The Central Otago District Council's hearings panel yesterday heard arguments for and against changing the zoning of the 645ha area, 6km northwest of Alexandra.
The panel reserved its decision.
In 2008, a plan change sought by Melview (McArthur Ridge) Ltd to rezone the land as the McArthur Ridge Resource Area was approved.
The change was to pave the way for the development, which was to include visitor accommodation, an 18-hole golf course, hotel lodge, a 200ha pinot noir vineyard, luxury spa complex and up to 1376 residential units.
The project stalled and an application was received recently for a plan change to rezone the site back to a rural resource area.
The application is opposed by the company that sought the original plan change.
That company is now called the McArthur Ridge Investment Group Ltd (MRIGL) and owns 23% of the area.
The rest is owned by Central Otago Pinot Noir Estates Ltd (COPNEL) and Thyme Field Ltd.
All three companies are insolvent.
The Canterbury Mortgage Trust holds the first mortgage over all properties owned by COPNEL and Thyme Field.
The trust, which is in the process of being wound up, has applied for the district plan change.
On behalf of the trust, Paterson Pitts Group director Peter Dymock told the hearings panel the McArthur Ridge project was ''dead in the water''.
''The dream is over and it's time to move on,'' he said.
The trust was unable to sell the 15 titles it controlled within the site because its present zoning was proving to be a ''severe marketing impediment''.
Under the zoning, any activity other than the planned resort development required a resource consent and that made the properties virtually impossible to sell.
The trust wanted to sell the properties to be used for normal rural purposes, including viticulture, or for cropping or dairy grazing, Mr Dymock said.
MRIGL consultant Warwick Goldsmith denied the project was ''dead in the water''. He said a ''slimmed-down'' version was possible, developing a nine-hole golf course, hotel and golf clubroom.

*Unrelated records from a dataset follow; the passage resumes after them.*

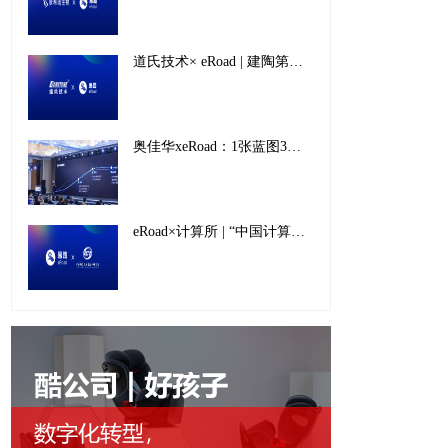
道氏技术× eRoad | 建陶第一股如何开辟人力资源数字化新“增长极”
奥佳华xeRoad：1张蓝图3步策略，看懂出海企业人力资源数字化建设
eRoad×计算所 | “中国计算机摇篮”如何快速实现人才托举、科学筑梦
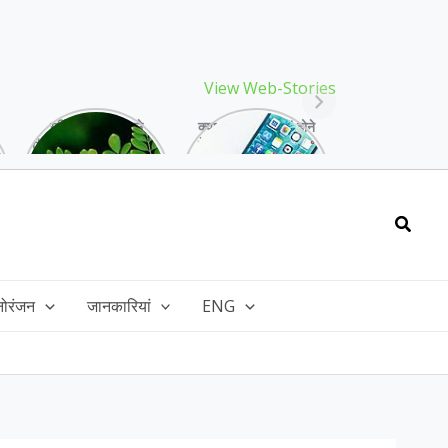
View Web-Stories
गर्मियों में मिलने वाले
क्या storage full होने
drumstick गुणों की खान
के बाद मोबाइल हो रहा है
है, इसकी पत्तियों में भी
हैंग, तो अपनाएं ये तरीके!
भरपूर है पोषण!
Searc
नोरंजन
जानकारियां
ENG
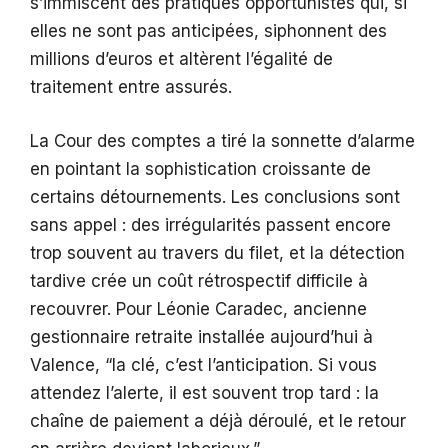
s’immiscent des pratiques opportunistes qui, si
elles ne sont pas anticipées, siphonnent des
millions d’euros et altèrent l’égalité de
traitement entre assurés.
La Cour des comptes a tiré la sonnette d’alarme
en pointant la sophistication croissante de
certains détournements. Les conclusions sont
sans appel : des irrégularités passent encore
trop souvent au travers du filet, et la détection
tardive crée un coût rétrospectif difficile à
recouvrer. Pour Léonie Caradec, ancienne
gestionnaire retraite installée aujourd’hui à
Valence, “la clé, c’est l’anticipation. Si vous
attendez l’alerte, il est souvent trop tard : la
chaîne de paiement a déjà déroulé, et le retour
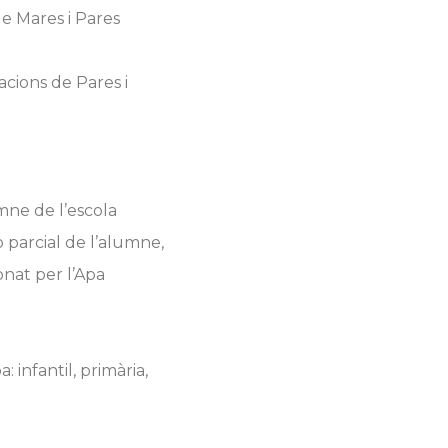
de Mares i Pares
acions de Pares i
mne de l’escola
o parcial de l’alumne,
onat per l’Apa
 infantil, primària,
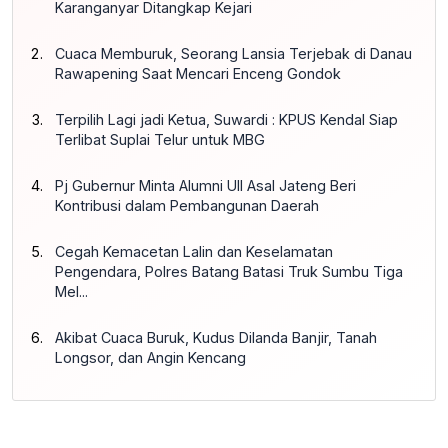
Karanganyar Ditangkap Kejari
Cuaca Memburuk, Seorang Lansia Terjebak di Danau
Rawapening Saat Mencari Enceng Gondok
Terpilih Lagi jadi Ketua, Suwardi : KPUS Kendal Siap
Terlibat Suplai Telur untuk MBG
Pj Gubernur Minta Alumni UII Asal Jateng Beri
Kontribusi dalam Pembangunan Daerah
Cegah Kemacetan Lalin dan Keselamatan
Pengendara, Polres Batang Batasi Truk Sumbu Tiga
Mel...
Akibat Cuaca Buruk, Kudus Dilanda Banjir, Tanah
Longsor, dan Angin Kencang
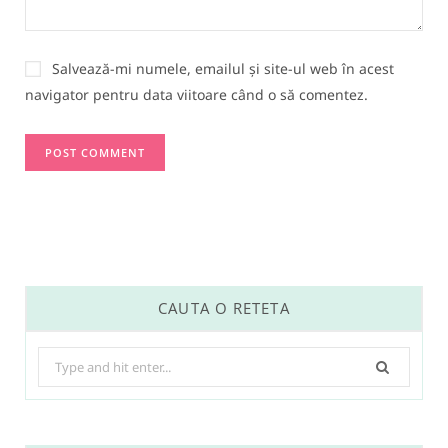
Salvează-mi numele, emailul și site-ul web în acest
navigator pentru data viitoare când o să comentez.
CAUTA O RETETA
Search
for:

While the company could not promise or guarantee it would happen, its properties had been signed up conditionally by a person who was ''really interested'' in continuing the vineyard lifestyle blocks and golf course, so the development ''remained alive'', he said.
The trust was not the landowner, only the mortgagee, so its interest was in maximising the sale value of its land, Mr Goldsmith said.
The trust had not provided any ''shred'' of evidence to prove its statement about the project being a lost cause and in fact, a potential purchaser was ''trying to put the whole lot back together''.
People who had built homes on the site and next to it were alarmed it might be used in the future for intensive farming.
He said the council should keep the door open for the original development or some form of it.
Several of the parties connected with the site were involved in legal action over water-related issues and the litigation had spanned several years, he said.
Mount Dunstan Estates Ltd also opposed the plan change. The company managed vineyards and represented the interests of 14 property owners in the area.
Director John Rasmussen said the residents wanted to protect their surroundings and views.